El doctor está sentado hurgándose la nariz con una cerilla cuando entra ella. Es viejo y fuma sin cesar. El cenicero está lleno de colillas, en el talonario de recetas ve manchas grises de ceniza.
—Está embarazada —dice él antes de que ella haya saludado siquiera o, menos aún, haya tenido tiempo de sentarse.
—No —replica ella.
Él la mira.
—Sí —dice él—. En enero de 1961 va a tener un niño. Me atrevería a decir que hacia finales de mes. Tal vez el primero de febrero.
—No puede ser cierto —dice ella y percibe que está temblando.
Él lanza una mirada a la ficha de la paciente.
—Eivor Maria —dice—. Si piensa detenidamente, se dará cuenta de que es correcto. ¿O no?
Cuando sale a la calle va directo a Tempo a comprar esmalte de uñas, un par de guantes y un cepillo de dientes. Está absolutamente tranquila y sabe que no está embarazada. ¿Jacob y ella iban a…? Claro que no.

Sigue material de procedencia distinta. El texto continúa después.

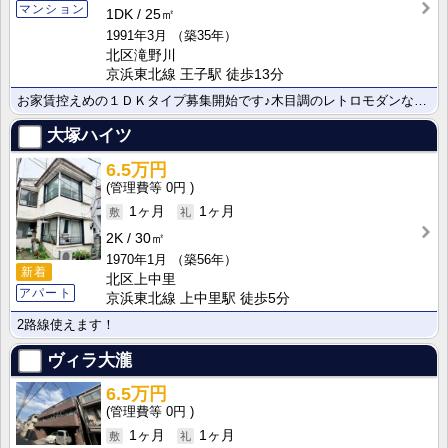
マンション
1DK
25㎡
1991年3月
（築35年）
北区滝野川
京浜東北線 王子駅 徒歩13分
お家賃控えめの１ＤＫタイプ募集開始です♪木目調のレトロモダンな室内♪
大塚ハイツ
6.5万円
0円
1ヶ月
1ヶ月
2K
30㎡
1970年1月
（築56年）
新着
北区上中里
アパート
京浜東北線 上中里駅 徒歩5分
2路線使えます！
ヴィラ大瀧
6.5万円
0円
1ヶ月
1ヶ月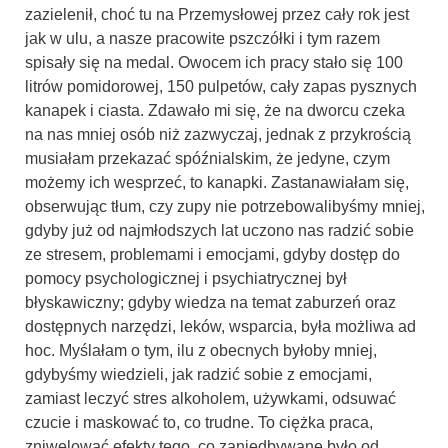
zazielenił, choć tu na Przemysłowej przez cały rok jest
jak w ulu, a nasze pracowite pszczółki i tym razem
spisały się na medal. Owocem ich pracy stało się 100
litrów pomidorowej, 150 pulpetów, cały zapas pysznych
kanapek i ciasta. Zdawało mi się, że na dworcu czeka
na nas mniej osób niż zazwyczaj, jednak z przykrością
musiałam przekazać spóźnialskim, że jedyne, czym
możemy ich wesprzeć, to kanapki. Zastanawiałam się,
obserwując tłum, czy zupy nie potrzebowalibyśmy mniej,
gdyby już od najmłodszych lat uczono nas radzić sobie
ze stresem, problemami i emocjami, gdyby dostęp do
pomocy psychologicznej i psychiatrycznej był
błyskawiczny; gdyby wiedza na temat zaburzeń oraz
dostępnych narzędzi, leków, wsparcia, była możliwa ad
hoc. Myślałam o tym, ilu z obecnych byłoby mniej,
gdybyśmy wiedzieli, jak radzić sobie z emocjami,
zamiast leczyć stres alkoholem, używkami, odsuwać
czucie i maskować to, co trudne. To ciężka praca,
zniwelować efekty tego, co zaniedbywane było od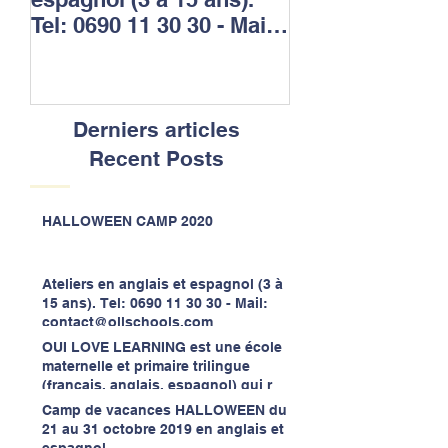
Tel: 0690 11 30 30 - Mail:
et primaire tril
contact@ollschools.com
(français, angla
espagnol) qui r
Derniers articles
Recent Posts
HALLOWEEN CAMP 2020
Ateliers en anglais et espagnol (3 à
15 ans). Tel: 0690 11 30 30 - Mail:
contact@ollschools.com
OUI LOVE LEARNING est une école
maternelle et primaire trilingue
(français, anglais, espagnol) qui r
Camp de vacances HALLOWEEN du
21 au 31 octobre 2019 en anglais et
espagnol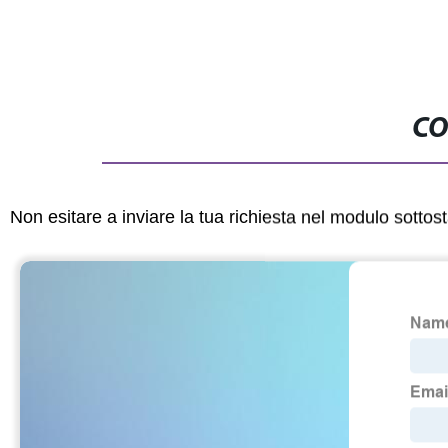
CO
Non esitare a inviare la tua richiesta nel modulo sotto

Regresa a casa. Está lloviznando. Pronto será verano, pronto llegarán las vacaciones, ¡todo llegará pronto! Falta mucho, sobre todo, para el próximo invierno.
Atraviesa la ciudad pensando que está embarazada, pero que por supuesto no lo está.
En la alfombra hay una carta que han echado por debajo de la puerta. Es probable que haya escrito Elna. ¿Quién si no? Puede esperar, antes va a tomarse un café.
«Si estás embarazada, tienes que encontrarte mal.» Pero ella está estupendamente.
Se sienta con la taza de café y mira el remitente de la carta.
Es de Algots.
Puede empezar el 10 de junio, y tiene derecho a plenas vacaciones de julio.
¡Lo ha conseguido! ¡Algots! ¿Qué había dicho? ¡Nada va a poder detenerla! Otro paso más…
¿Quién afirmaba que no es capaz de valerse por sí misma?
Por unos instantes, la felicidad es casi completa. Pero cuando Jacob está en la puerta y le cuenta que le han prestado una Vespa, ella se pone a llorar.
—No es lo mismo que un coche —dice él asombrado—. Ya lo sé. Pero no creo que sea motivo para echarse a llorar…
—Estoy embarazada —le suelta ella.
—Vamos —dice él—, seguro que no lo estás.
Pero no hay viaje en Vespa esa tarde. Está ahí fuera, roja y abandonada, mientras dos personas se miran estupefactas.
Para Jacob Halvarsson, que es un habilidoso vendedor de la tienda de deportes Valles, la situación es en realidad muy simple. No entiende nada en absoluto. Oye lo que dice Eivor, la ve llorar, pero no puede entender por nada del mundo que ella lleve en su interior la semilla de un hijo. Él ha sido siempre cuidadoso, excepto en una única ocasión en la que olvidó comprar el condón, pero entonces tuvo la necesidad imperiosa de acostarse con ella. Una revancha necesaria por una tarde de cine en la que había perdido el control. Pero fue una sola vez… Él también lo dice.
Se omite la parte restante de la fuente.